State v. Jackson, supra. Short asked for Beiker's contact information, which Jackson couldn’t provide. State v. Jackson, supra. Short tried to find Beiker by running a driver's license check in Kansas and Missouri and a vehicle registration check in Missouri, running his name through the police department’s computer system and checking city water files. Her efforts were unsuccessful, and Beiker was never found. State v. Jackson, supra.


Jackson was charged with and convicted of one count each of criminal trespass, criminal damage to property, computer crime and forgery. State v. Jackson, supra. Jackson challenged all of the convictions in his appeal to the Kansas Court of Appeals, but we’re only concerned with the forgery and computer fraud counts.

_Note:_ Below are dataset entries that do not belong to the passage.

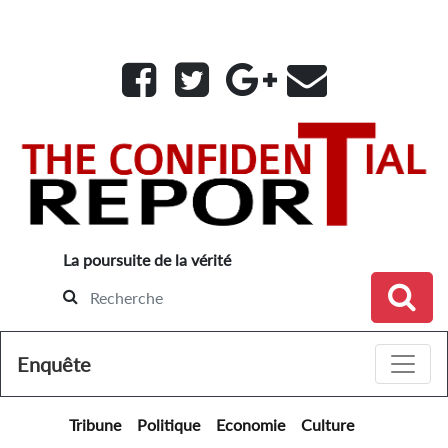
La poursuite de la vérité
Toggle
Enquête
Tribune
Politique
Economie
Culture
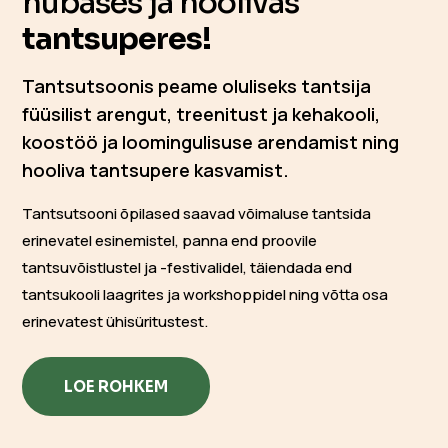
hubases ja hoolivas
tantsuperes!
Tantsutsoonis peame oluliseks tantsija
füüsilist arengut, treenitust ja kehakooli,
koostöö ja loomingulisuse arendamist ning
hooliva tantsupere kasvamist.
Tantsutsooni õpilased saavad võimaluse tantsida
erinevatel esinemistel, panna end proovile
tantsuvõistlustel ja -festivalidel, täiendada end
tantsukooli laagrites ja workshoppidel ning võtta osa
erinevatest ühisüritustest.
LOE ROHKEM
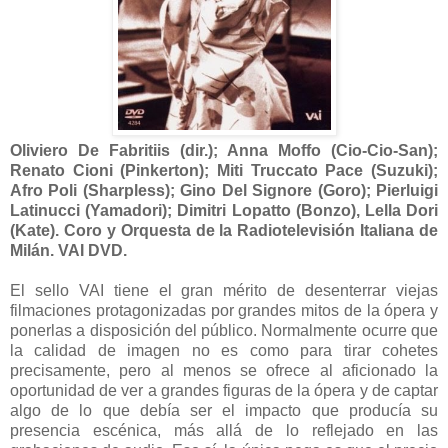
Oliviero De Fabritiis (dir.); Anna Moffo (Cio-Cio-San);
Renato Cioni (Pinkerton); Miti Truccato Pace (Suzuki);
Afro Poli (Sharpless); Gino Del Signore (Goro); Pierluigi
Latinucci (Yamadori); Dimitri Lopatto (Bonzo), Lella Dori
(Kate). Coro y Orquesta de la Radiotelevisión Italiana de
Milán. VAI DVD.
El sello VAI tiene el gran mérito de desenterrar viejas
filmaciones protagonizadas por grandes mitos de la ópera y
ponerlas a disposición del público. Normalmente ocurre que
la calidad de imagen no es como para tirar cohetes
precisamente, pero al menos se ofrece al aficionado la
oportunidad de ver a grandes figuras de la ópera y de captar
algo de lo que debía ser el impacto que producía su
presencia escénica, más allá de lo reflejado en las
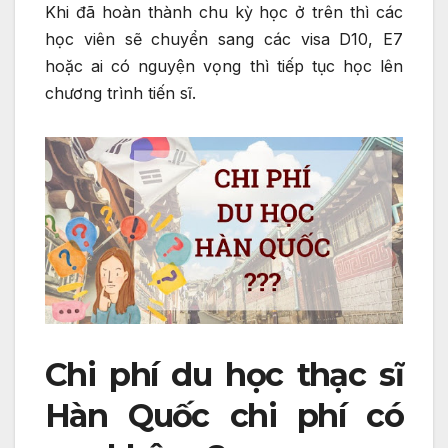
Khi đã hoàn thành chu kỳ học ở trên thì các
học viên sẽ chuyển sang các visa D10, E7
hoặc ai có nguyện vọng thì tiếp tục học lên
chương trình tiến sĩ.
Chi phí du học thạc sĩ
Hàn Quốc chi phí có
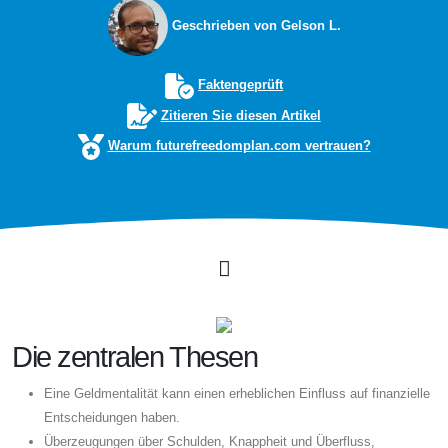
Geschrieben von Gelson L.
Faktengeprüft
Zitieren Sie diesen Artikel
Warum futurefreedomplan.com vertrauen?
Die zentralen Thesen
Eine Geldmentalität kann einen erheblichen Einfluss auf finanzielle
Entscheidungen haben.
Überzeugungen über Schulden, Knappheit und Überfluss,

Jackson claimed “there was insufficient evidence for the jury to convict him of forgery because the State failed to prove he had intended to defraud anyone.” State v. Jackson, supra. To find Jackson guilty of forgery under Kansas Statutes § 21-3710(a)(1), the prosecution had to prove each of these elements beyond a reasonable doubt:

1. That Jackson knowingly made, altered, or endorsed a residential lease package so it appeared to have been made or altered by Nijeil Beiker, who did not give such authority;

2. That Jackson did this act with the intent to defraud; and

3. That this act occurred on or between March 5, 2007, and October 5, 2007, in Saline County, Kansas.

State v. Jackson, supra (emphasis in the original).

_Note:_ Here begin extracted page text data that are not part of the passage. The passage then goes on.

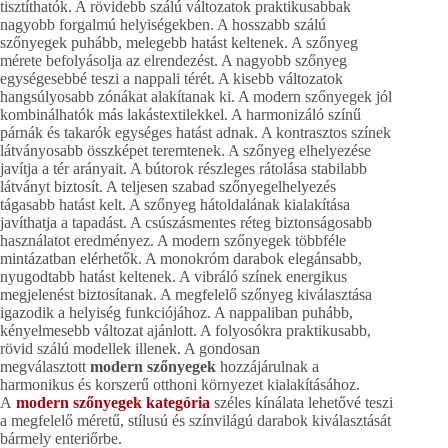
tisztíthatók. A rövidebb szálú változatok praktikusabbak
nagyobb forgalmú helyiségekben. A hosszabb szálú
szőnyegek puhább, melegebb hatást keltenek. A szőnyeg
mérete befolyásolja az elrendezést. A nagyobb szőnyeg
egységesebbé teszi a nappali térét. A kisebb változatok
hangsúlyosabb zónákat alakítanak ki. A modern szőnyegek jól
kombinálhatók más lakástextilekkel. A harmonizáló színű
párnák és takarók egységes hatást adnak. A kontrasztos színek
látványosabb összképet teremtenek. A szőnyeg elhelyezése
javítja a tér arányait. A bútorok részleges rátolása stabilabb
látványt biztosít. A teljesen szabad szőnyegelhelyezés
tágasabb hatást kelt. A szőnyeg hátoldalának kialakítása
javíthatja a tapadást. A csúszásmentes réteg biztonságosabb
használatot eredményez. A modern szőnyegek többféle
mintázatban elérhetők. A monokróm darabok elegánsabb,
nyugodtabb hatást keltenek. A vibráló színek energikus
megjelenést biztosítanak. A megfelelő szőnyeg kiválasztása
igazodik a helyiség funkciójához. A nappaliban puhább,
kényelmesebb változat ajánlott. A folyosókra praktikusabb,
rövid szálú modellek illenek. A gondosan
megválasztott
modern szőnyegek
hozzájárulnak a
harmonikus és korszerű otthoni környezet kialakításához.
A
modern szőnyegek kategória
széles kínálata lehetővé teszi
a megfelelő méretű, stílusú és színvilágú darabok kiválasztását
bármely enteriőrbe.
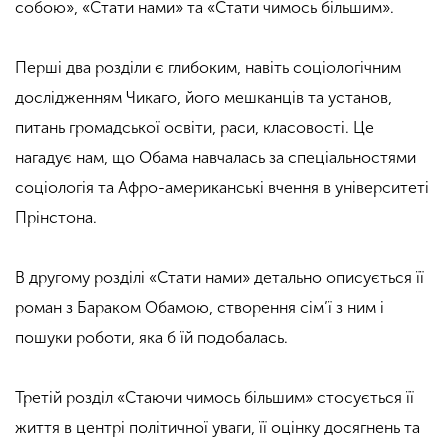
собою», «Стати нами» та «Стати чимось більшим».
Перші два розділи є глибоким, навіть соціологічним
дослідженням Чикаго, його мешканців та установ,
питань громадської освіти, раси, класовості. Це
нагадує нам, що Обама навчалась за спеціальностями
соціологія та Афро-американські вчення в університеті
Прінстона.
В другому розділі «Стати нами» детально описується її
роман з Бараком Обамою, створення сім’ї з ним і
пошуки роботи, яка б їй подобалась.
Третій розділ «Стаючи чимось більшим» стосується її
життя в центрі політичної уваги, її оцінку досягнень та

Kansas Statutes § 21-3110(9) defines intent to defraud as “an intention to deceive another . . . and induce such person . . . to assume, create, transfer, alter or terminate a right, obligation or power with reference to property.” Jackson claimed the evidence was not sufficient to prove

an intent to defraud because the person to whom he intended to show the lease agreement had no authority to `assume, create, transfer, alter or terminate a right, obligation or power with reference to’ the [Ross] property. Jackson contends that although the evidence might have showed that he created the lease agreement `as a ruse to dupe any community member or police officer who questioned his right to be in the house,’ such a scheme was not done with an intent to defraud.

State v. Jackson, supra. The Kansas Court of Appeals agreed with Jackson:

Jackson did not obtain possession of the property . . . because of the lease agreement. Ross was not induced or intended to be induced to part with her property by presentation of the lease agreement. To the contrary, Ross had already been deprived of the use of her property before Jackson presented the lease agreement to the police.

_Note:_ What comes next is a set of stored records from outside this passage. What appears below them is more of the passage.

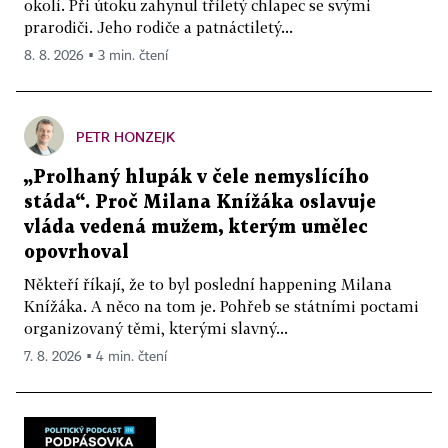
okolí. Při útoku zahynul tříletý chlapec se svými
prarodiči. Jeho rodiče a patnáctiletý...
8. 8. 2026 ▪ 3 min. čtení
PETR HONZEJK
„Prolhaný hlupák v čele nemyslícího
stáda“. Proč Milana Knížáka oslavuje
vláda vedená mužem, kterým umělec
opovrhoval
Někteří říkají, že to byl poslední happening Milana
Knížáka. A něco na tom je. Pohřeb se státními poctami
organizovaný těmi, kterými slavný...
7. 8. 2026 ▪ 4 min. čtení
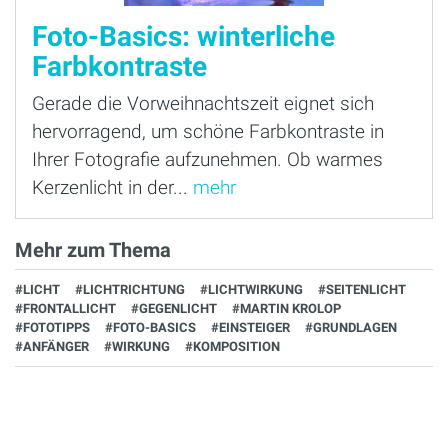
Foto-Basics: winterliche
Farbkontraste
Gerade die Vorweihnachtszeit eignet sich
hervorragend, um schöne Farbkontraste in
Ihrer Fotografie aufzunehmen. Ob warmes
Kerzenlicht in der...
mehr
Mehr zum Thema
#LICHT
#LICHTRICHTUNG
#LICHTWIRKUNG
#SEITENLICHT
#FRONTALLICHT
#GEGENLICHT
#MARTIN KROLOP
#FOTOTIPPS
#FOTO-BASICS
#EINSTEIGER
#GRUNDLAGEN
#ANFÄNGER
#WIRKUNG
#KOMPOSITION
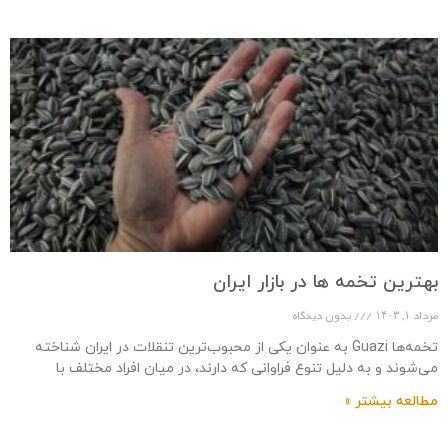
بهترین تخمه ها در بازار ایران
مرداد ۱, ۱۴۰۳
بدون دیدگاه
تخمه‌ها Guazi به عنوان یکی از محبوب‌ترین تنقلات در ایران شناخته
می‌شوند و به دلیل تنوع فراوانی که دارند، در میان افراد مختلف با
سلیقه‌های
مطالعه بیشتر »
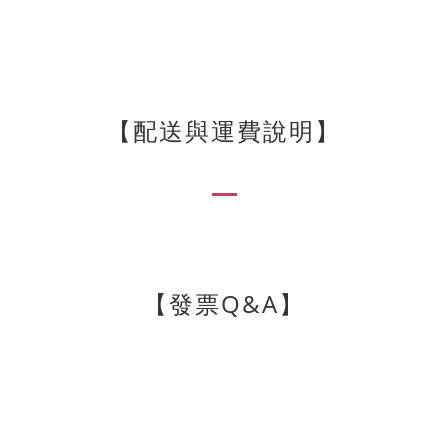
【
配送與運費說明
】
【發票Q&A】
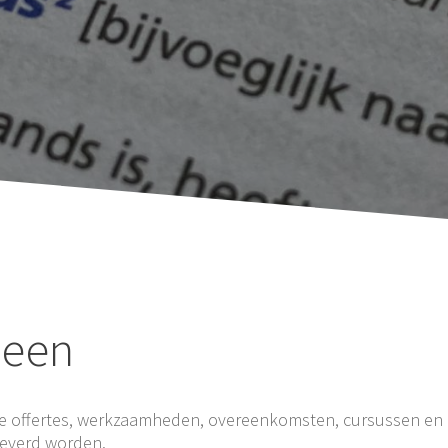
meen
e offertes, werkzaamheden, overeenkomsten, cursussen en 
leverd worden.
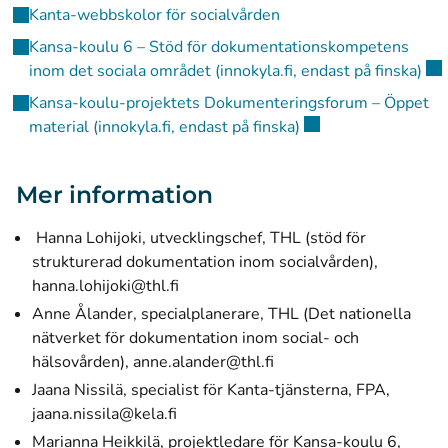
Kanta-webbskolor för socialvården
Kansa-koulu 6 – Stöd för dokumentationskompetens
(öp
inom det sociala området (innokyla.fi, endast på finska)
Kansa-koulu-projektets Dokumenteringsforum – Öppet
(öppnas i ett nytt fö
material (innokyla.fi, endast på finska)
Mer information
Hanna Lohijoki, utvecklingschef, THL (stöd för
strukturerad dokumentation inom socialvården),
hanna.lohijoki@thl.fi
Anne Ålander, specialplanerare, THL (Det nationella
nätverket för dokumentation inom social- och
hälsovården), anne.alander@thl.fi
Jaana Nissilä, specialist för Kanta-tjänsterna, FPA,
jaana.nissila@kela.fi
Marianna Heikkilä, projektledare för Kansa-koulu 6,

Moreover, the police officers to whom Jackson showed the lease agreement did not have the power to assume, create, transfer, alter, or terminate a right, obligation, or power with reference to the Chester property. The lease agreement was created for and was used to cover up the illegal occupation of Ross' property.

State v. Jackson, supra. The court therefore reversed Jackson’s conviction for forgery.


Jackson then argued that if the Court of Appeals agreed that there was “insufficient evidence to convict him of forgery,” it should also find “that the State failed to present sufficient evidence that he committed a computer crime.” State v. Jackson, supra.


To convict him of computer crime under Kansas Statutes § 21-3755(b)(i)(B), the prosecution had to prove beyond a reasonable doubt that Jackson used a computer for the purpose of devising or executing a scheme or artifice with the intent to defraud or for the purpose of obtaining property, services or any other thing of value by means of false or fraudulent pretense or representation. State v. Jackson, supra. Jackson argued that in deciding whether the evidence was sufficient to prove computer crime, “the only document” the Court of Appeals could consider was the lease agreement. State v. Jackson, supra. His theory was that “the only scheme the jury found the State had proven beyond a reasonable doubt involved the creation of the lease agreement on the library’s computer.” State v. Jackson, supra.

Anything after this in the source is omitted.